Quand on travaille le théâtre, pas dans un théâtre, mais avec le théâtre comme outil vivant de transport de sens, transport collectif pour le coup, le simulacre, c’est le quotidien. Avec la compagnie ilotopie que je pilote, nous pratiquons un théâtre populaire, c’est-à-dire que nous ne jouons que dans des espaces publics de la ville ou de ses jardins pour des publics d’opportunité, je veux dire un public, une population souvent désabonnée des cultures du huis-clos, aux seuils infranchissables pour beaucoup ; presque un public fortuit. Faire groupe éphémère dans des espaces communs, en offrant un spectacle inscrit dans la ville, a toujours été et reste le projet du groupe ilotopie.
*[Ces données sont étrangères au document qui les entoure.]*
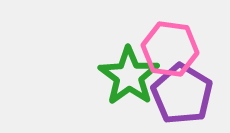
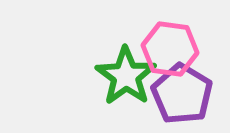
green star: moved 3 px left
Aucun rapport économique entre ces spectacles et les spectateurs, le regard est gratuit, on ne paie pas pour voir, comme d’un paysage, comme d’un accident. A la compagnie de trouver les fonds, souvent publics, parfois privés, en essayant que la couleur de ces fonds n’impacte pas le sens de nos propositions. Autre tentative d’équilibriste, dans des exhibitions sans paroles, entretenir des polysémies très libres d’interception et d’appropriation, faire circuler dans des formes non narratives des imaginaires aptes à faire image pour chacun et finalement récit, mais récit qui ne sera plus le nôtre. Là, les contes viennent du contexte, story telling qui se pose sur une urbanité souvent en attente d’histoires ; des artistes font parfois parler la ville, le fond de la ville, comme une personne ; la ville est une personne.
C’est ici que le simulacre intervient, puisque nous allons « agiter » des figures, mythes archaïques ou récents, totems ou artefacts, avatars ou fantômes, en tous cas actrices et acteurs chargés de signes, sans être cependant caricaturaux. L’acteur produit son acte. Juste comme chacun produit sa vie, mais là, c’est en toute conscience, à vue et pour être reçu, perçu et capté comme simulation ; aussi parce que simuler interroge, comme une fake news interroge aussi par la satire qu’elle révèle. Simuler, c’est aussi inventer des modèles mal accrochés au réel, des utopies de vies et de comportements, parfois des idoles et des déraillements.
Depuis quelques années, peut-être devant les étiolements des espaces publics et l’organisation des mobilités, avec leurs prédictions intangibles, notre compagnie a choisi d’aller faire théâtre sur les eaux, ces eaux qui sont à l’origine des villes, mer, fleuves et rivières, lacs. La surface de l’eau est notre plateau et techniquement, on doit se débrouiller avec ça. Les publics sont invités sur les berges ou les quais ; parfois les plages. Dans ces espaces publics encore très libres, les eaux des villes, nous installons des scénographies éphémères et jouons, avec une quinzaine d’acteurs, sur un plateau aquatique de la taille d’un terrain de football, des spectacles d’une sorte de théâtre de comportement, où l’homme semble miraculeusement adapté à la montée des eaux. Ici tout glisse, apparait et disparait, compose des tableaux successifs dont on n’arrive pas à tout voir, peut-être une histoire à résoudre en permanence, sans héros.